After much casting around and conjecture, I think I finally understand what circumstances are causing this problem. Mike (Sweet), please would you comment on the below? I'd like to eliminate this annoyance, which continues to upset the users here. I now think it's a 'feature' rather than a bug.

The crucial difference between the two CUPS print servers I mention in the original posting of this thread was not - as I conjectured - that one system had had a fresh install and that the other had had its possibly corrupt local state directory carried forward through several different versions, but that I was submitting jobs to the one that behaves oddly through the CUPS server on my desktop Linux system with e.g. 'lpr -P pp23 doc.pdf' and to the other with e.g. 'lpr -H printserver -P pp02s doc.pdf'.  Jobs submitted through the CUPS system on the desktop wait in the local CUPS scheduler spool area until the server has finished with the only job listed on the server Jobs web page, and then another one goes across from the desktop CUPS to the server. Because the users here have been told to use a web browser to view the list of jobs on the server to see the jobs in the queue for a particular workgroup printer, so they can determine when to get up to collect their printout from it, they don't see the jobs waiting on their desktop client to be transferred to the print server. It's natural for them to think that their jobs have not been queued, so they queue them again and again, resulting in multiple copies being printed. Because the jobs don't appear in the queue immediately, some users think their spooled documents have been lost, and fail to go to the printer to collect them at all. It's just not an option to ask the users to have a browser open on localhost:631/jobs and also on printserver:631/jobs, or to have to use `lpq' as well as `lpq -h printserver'. (Incidentally, remembering that it's 'lpr -H' but 'lpq -h' is hard!) They'd be scathing about such a solution.

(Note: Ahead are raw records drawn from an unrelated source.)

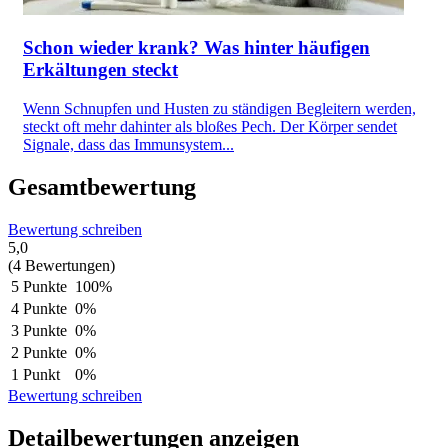
Schon wieder krank? Was hinter häufigen
Erkältungen steckt
Wenn Schnupfen und Husten zu ständigen Begleitern werden,
steckt oft mehr dahinter als bloßes Pech. Der Körper sendet
Signale, dass das Immunsystem...
Gesamtbewertung
Bewertung schreiben
5,0
(4 Bewertungen)
5 Punkte
100%
4 Punkte
0%
3 Punkte
0%
2 Punkte
0%
1 Punkt
0%
Bewertung schreiben
Detailbewertungen anzeigen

This problem happens when both server CUPS installations have accsnmp wrapping the real (socket) backend. (Take accsnmp away, and the problem disappears.) I've had a friendly E-mail exchange with Jeff Hardy, the author of accsnmp, and I'm convinced that the problem is not a bug in his software. We need robust, non-static, pagecounting here, as we pass the printing charges on to our students (and staff research groups); a member of staff here showed in the past how with static pagecounting (in an earlier print system) it was possible to print tens of pages in such a way that a charge is made for only one page. (We have to make raw printing available, since we continue to encounter many non-DSC-conforming PostScript documents.) With pagecounting in the printer, all this is not an issue. (I've not tried PyKota, because I have no easy way of obtaining money to pay the 25E accession fee. I'm reluctant to use my own credit card to pay for something for my Department. Since accsnmp does everything we need, very simply, I don't even need to get PyKota free of charge from its CVS repository. We have our own print charging system here which isn't 'broken', so there's no need to 'fix' it with that of PyKota.) I suppose that I shall have to try PyKota just to see if it works around this problem cleverly somehow. Does anyone reading this know whether and how PyKota avoids the problem?

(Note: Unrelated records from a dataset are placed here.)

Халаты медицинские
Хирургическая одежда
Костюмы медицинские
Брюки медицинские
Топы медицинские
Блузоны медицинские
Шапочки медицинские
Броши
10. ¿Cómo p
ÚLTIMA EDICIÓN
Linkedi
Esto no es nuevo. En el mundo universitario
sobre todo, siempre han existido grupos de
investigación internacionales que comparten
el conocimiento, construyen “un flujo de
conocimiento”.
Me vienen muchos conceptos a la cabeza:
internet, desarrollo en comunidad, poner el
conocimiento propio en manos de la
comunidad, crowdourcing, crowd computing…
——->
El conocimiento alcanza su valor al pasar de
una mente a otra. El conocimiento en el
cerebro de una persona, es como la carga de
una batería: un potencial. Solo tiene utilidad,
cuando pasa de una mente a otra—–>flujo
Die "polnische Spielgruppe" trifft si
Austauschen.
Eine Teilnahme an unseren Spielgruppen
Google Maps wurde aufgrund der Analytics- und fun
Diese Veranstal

Having the accsnmp backend wrapper wait for a printer to finish a print job before returning a result code apparently causes the CUPS scheduler (on the print server) to hold off spooling other jobs from the client CUPS schedulers for that printer.

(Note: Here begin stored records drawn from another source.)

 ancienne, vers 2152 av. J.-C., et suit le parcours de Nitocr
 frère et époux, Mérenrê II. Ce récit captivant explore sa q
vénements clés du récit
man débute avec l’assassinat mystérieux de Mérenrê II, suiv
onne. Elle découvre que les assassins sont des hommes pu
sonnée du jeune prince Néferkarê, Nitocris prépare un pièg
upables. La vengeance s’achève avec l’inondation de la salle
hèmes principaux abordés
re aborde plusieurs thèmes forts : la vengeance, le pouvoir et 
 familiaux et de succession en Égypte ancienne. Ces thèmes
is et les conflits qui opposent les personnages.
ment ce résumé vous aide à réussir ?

A possible solution would be for the desktop printing environment to send jobs for printing directly to the appropriate print server. (We have no desktop PCs with local CUPS printers.) The problem, however, is that we don't want to lose the very nice CUPS feature of printer autodiscovery - it'd be a great hassle to have to reconfigure all our desktop PCs (even if it were possible with one command) each time a printer was retired or added. Neither do we wish to have to name printers e.g. 'pp23 at printserver' - just e.g. 'pp23' is wanted. Is this solution configurable? Alternatively, is there some setting we can make for the CUPS schedulers on the servers to make them accept jobs from client CUPS schedulers immediately, regardless of how far the backend has got with the top 'Processing' job?